Your book is not Young Adult because you are a young adult, it depends on the style of writing and your audience.
It sounds good but It definitely needs some cleaning up. One thing I do is go through some of my favorite books, in the same genre that Im writing in, and I observe how they word things.
Heres a few examples of how I would clean this one up.
Something didn’t make sense . . . the dream . . . It wasn't like I was peering in, I was able to participate.
They had a home ready for me. I was able to talk to Kelly, and Kelly was powerful! If this room was filled with the most powerful people, shouldn’t she be here then?
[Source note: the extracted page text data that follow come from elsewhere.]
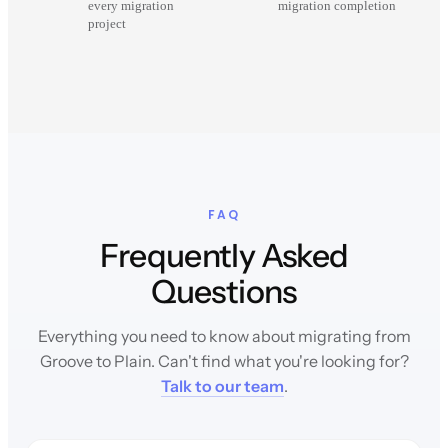
every migration
migration completion
project
FAQ
Frequently Asked
Questions
Everything you need to know about migrating from
Groove to Plain. Can't find what you're looking for?
Talk to our team
.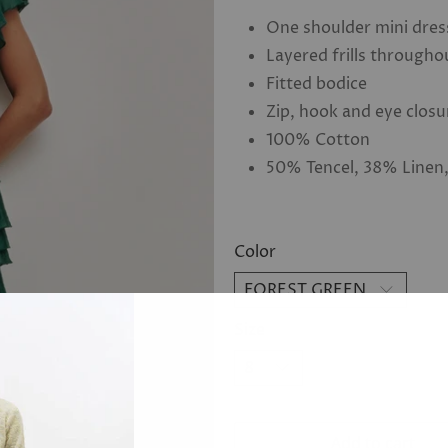
One shoulder mini dres
Layered frills througho
Fitted bodice
Zip, hook and eye closu
100% Cotton
50% Tencel, 38% Linen
Color
Size
Add to cart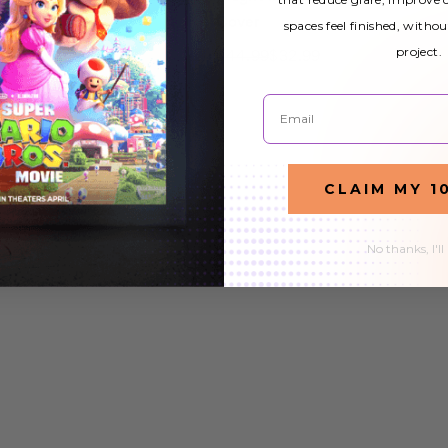
Cover
Cover
spaces feel finished, withou
project.
9
$32.99
$44.99
$32.99
Email
CLAIM MY 1
No thanks, I'll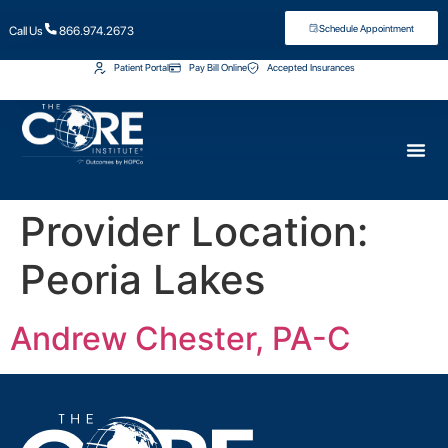
Schedule Appointment
Call Us
866.974.2673
Patient Portal
Pay Bill Online
Accepted Insurances
Provider Location:
Peoria Lakes
Andrew Chester, PA-C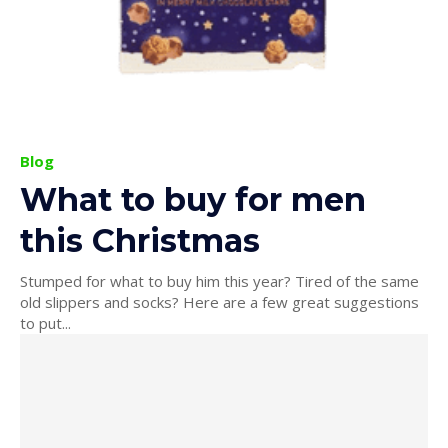
Blog
What to buy for men
this Christmas
Stumped for what to buy him this year? Tired of the same
old slippers and socks? Here are a few great suggestions
to put...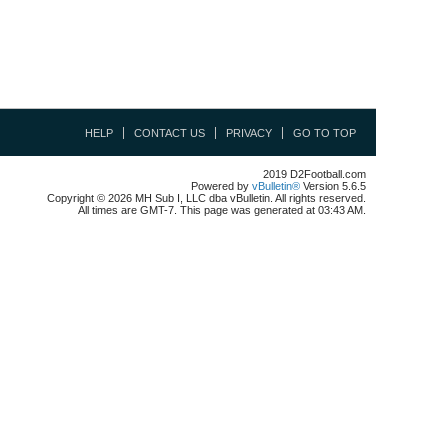
HELP
CONTACT US
PRIVACY
GO TO TOP
2019 D2Football.com
Powered by
vBulletin®
Version 5.6.5
Copyright © 2026 MH Sub I, LLC dba vBulletin. All rights reserved.
All times are GMT-7. This page was generated at 03:43 AM.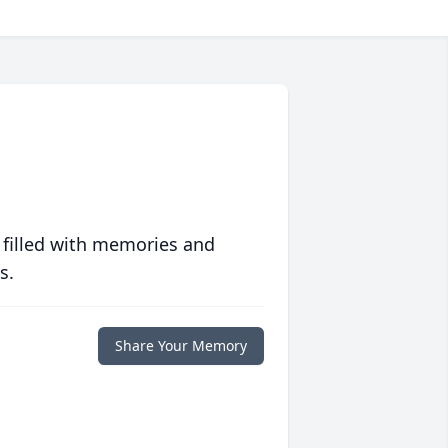
 filled with memories and
s.
Share Your Memory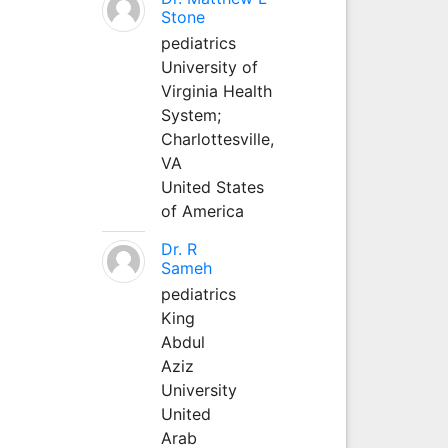
Stone
pediatrics
University of
Virginia Health
System;
Charlottesville,
VA
United States
of America
Dr. R
Sameh
pediatrics
King
Abdul
Aziz
University
United
Arab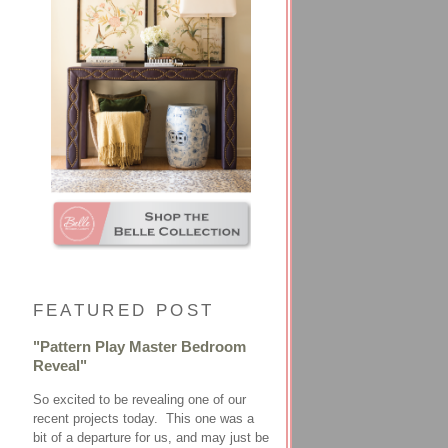
FEATURED POST
"Pattern Play Master Bedroom
Reveal"
So excited to be revealing one of our
recent projects today. This one was a
bit of a departure for us, and may just be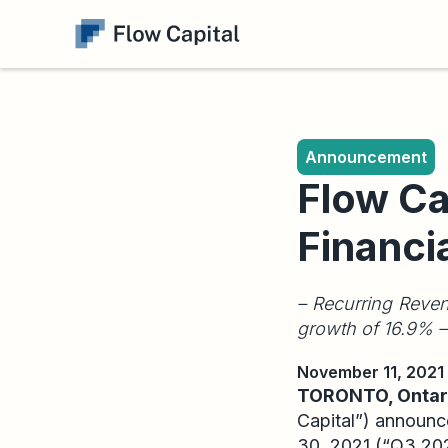
Announcement
Flow Ca
Financi
– Recurring Reven
growth of 16.9% –
November 11, 2021
TORONTO, Ontari
Capital”) announce
30, 2021 (“Q3 2021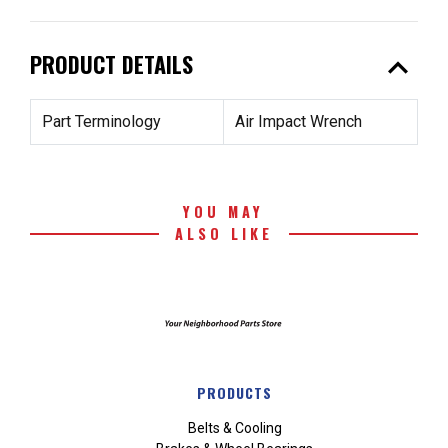
expand_less
PRODUCT DETAILS
Part Terminology
Air Impact Wrench
YOU MAY
ALSO LIKE
PRODUCTS
Belts & Cooling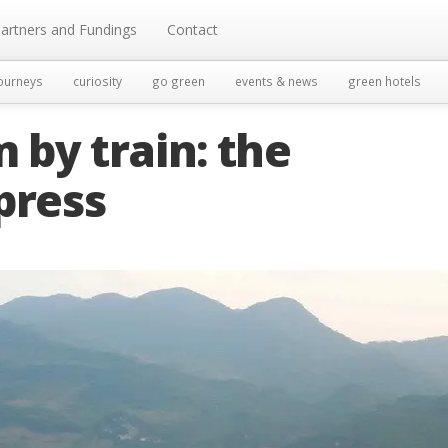
artners and Fundings
Contact
ourneys
curiosity
go green
events & news
green hotels
by train: the
press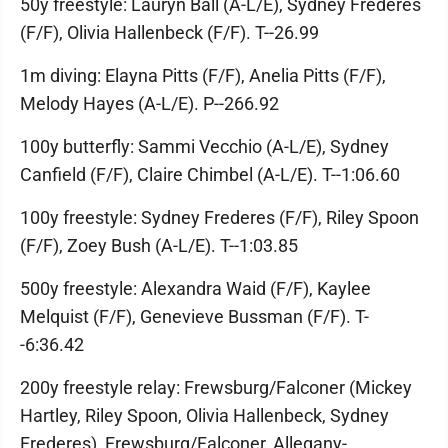
50y freestyle: Lauryn Ball (A-L/E), Sydney Frederes
(F/F), Olivia Hallenbeck (F/F). T--26.99
1m diving: Elayna Pitts (F/F), Anelia Pitts (F/F),
Melody Hayes (A-L/E). P--266.92
100y butterfly: Sammi Vecchio (A-L/E), Sydney
Canfield (F/F), Claire Chimbel (A-L/E). T--1:06.60
100y freestyle: Sydney Frederes (F/F), Riley Spoon
(F/F), Zoey Bush (A-L/E). T--1:03.85
500y freestyle: Alexandra Waid (F/F), Kaylee
Melquist (F/F), Genevieve Bussman (F/F). T-
-6:36.42
200y freestyle relay: Frewsburg/Falconer (Mickey
Hartley, Riley Spoon, Olivia Hallenbeck, Sydney
Frederes), Frewsburg/Falconer, Allegany-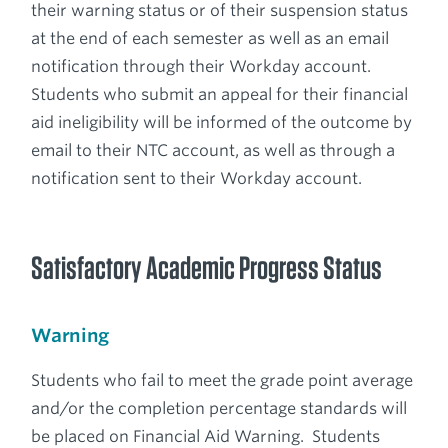
their warning status or of their suspension status
at the end of each semester as well as an email
notification through their Workday account.
Students who submit an appeal for their financial
aid ineligibility will be informed of the outcome by
email to their NTC account, as well as through a
notification sent to their Workday account.
Satisfactory Academic Progress Status
Warning
Students who fail to meet the grade point average
and/or the completion percentage standards will
be placed on Financial Aid Warning. Students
The only person in the dream that seemed to be aware of me was Kelly. The mystic in the room used the same unnatural color of blue as her.
I started to panic. “Where is Kelly?”
Tahk looked nervous, he was starting down at the floor when he said, “there’s something you don’t know--“
“Oh really?” I snapped, abruptly cutting him off in a most sarcastic tone.
He continued on as if I hadn’t even spoken. “What your experiencing is known as a lucid dream. You can control many aspects of it . . . so when you are dreaming, you are actually peering into this world, but you also controlling it and making the dream what you want it to be.” As he finished I noticed his hands were shaking. He looked so nervous I wondered if he was going to vomit.
“What are you not telling me?” I demanded.
Anyway thats just an example of how I might clean that paragraph up. My favorite way to write is to first get the whole story out and then go back and do all the cleaning up. Good Work though : ) It sounds like it could be a very interesting story.